[Recorded data]
┄┄┄┄┄┄┄┄┄┄┄┄┄┄┄┄┄┄┄┄
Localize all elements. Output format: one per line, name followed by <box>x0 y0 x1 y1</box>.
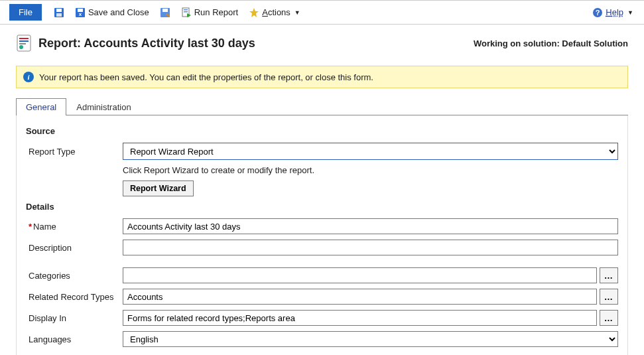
actions-label: Actions <box>262 7 290 17</box>
languages-label: Languages <box>26 334 116 344</box>
solution-label: Working on solution: Default Solution <box>474 38 628 48</box>
description-input[interactable] <box>123 240 618 255</box>
save-button[interactable] <box>50 6 68 19</box>
categories-label: Categories <box>26 271 116 281</box>
tab-general[interactable]: General <box>16 98 66 115</box>
svg-point-19 <box>19 45 23 49</box>
svg-marker-12 <box>249 8 259 17</box>
report-type-hint: Click Report Wizard to create or modify … <box>123 165 314 175</box>
info-icon: i <box>23 72 34 82</box>
chevron-down-icon: ▼ <box>294 9 300 16</box>
svg-text:x: x <box>79 11 82 17</box>
svg-rect-1 <box>56 9 62 12</box>
run-report-label: Run Report <box>194 7 238 17</box>
section-details-title: Details <box>26 202 618 212</box>
file-button[interactable]: File <box>9 4 42 21</box>
help-menu[interactable]: ? Help ▼ <box>588 6 637 19</box>
info-bar: i Your report has been saved. You can ed… <box>16 66 628 88</box>
toolbar: File x Save and Close Run Report Actions… <box>0 1 644 25</box>
name-label: *Name <box>26 222 116 232</box>
languages-select[interactable]: English <box>123 331 618 347</box>
page-title: Report: Accounts Activity last 30 days <box>38 36 467 50</box>
display-in-lookup-button[interactable]: … <box>600 310 618 326</box>
tab-administration[interactable]: Administration <box>66 98 141 115</box>
save-icon <box>54 7 64 18</box>
svg-rect-16 <box>19 38 29 39</box>
report-icon <box>16 34 32 52</box>
help-label: Help <box>606 7 623 17</box>
name-input[interactable] <box>123 218 618 234</box>
svg-rect-9 <box>184 9 188 11</box>
chevron-down-icon: ▼ <box>627 9 633 16</box>
svg-rect-7 <box>162 9 168 12</box>
display-in-label: Display In <box>26 313 116 323</box>
help-icon: ? <box>592 7 603 18</box>
run-report-button[interactable]: Run Report <box>177 6 242 19</box>
report-wizard-button[interactable]: Report Wizard <box>123 180 194 196</box>
svg-text:?: ? <box>596 9 600 17</box>
description-label: Description <box>26 243 116 253</box>
related-record-types-input[interactable] <box>123 289 597 305</box>
info-message: Your report has been saved. You can edit… <box>39 72 373 82</box>
svg-rect-10 <box>184 11 188 13</box>
save-as-button[interactable] <box>156 6 174 19</box>
actions-menu[interactable]: Actions ▼ <box>245 6 304 19</box>
run-report-icon <box>181 7 192 18</box>
save-as-icon <box>160 7 170 18</box>
display-in-input[interactable] <box>123 310 597 326</box>
report-type-label: Report Type <box>26 147 116 157</box>
save-and-close-label: Save and Close <box>88 7 149 17</box>
save-close-icon: x <box>75 7 86 18</box>
related-record-types-label: Related Record Types <box>26 292 116 302</box>
report-type-select[interactable]: Report Wizard Report <box>123 143 618 160</box>
section-source-title: Source <box>26 126 618 136</box>
form-general: Source Report Type Report Wizard Report … <box>16 115 628 355</box>
tab-strip: General Administration <box>16 98 628 115</box>
page-header: Report: Accounts Activity last 30 days W… <box>0 25 644 59</box>
categories-lookup-button[interactable]: … <box>600 267 618 283</box>
related-lookup-button[interactable]: … <box>600 289 618 305</box>
svg-rect-18 <box>19 43 26 44</box>
svg-rect-17 <box>19 40 29 42</box>
categories-input[interactable] <box>123 267 597 283</box>
svg-rect-2 <box>56 13 62 17</box>
save-and-close-button[interactable]: x Save and Close <box>71 6 153 19</box>
actions-icon <box>249 7 259 18</box>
┄┄┄┄┄┄┄┄┄┄┄┄┄┄┄┄┄┄┄┄
* _THE PROBLEM_:
Reproduce every line from the preceding data in which the word "menu" can be found.

* _YOUR SOLUTION_:
help-menu[interactable]: ? Help ▼ <box>588 6 637 19</box>
actions-menu[interactable]: Actions ▼ <box>245 6 304 19</box>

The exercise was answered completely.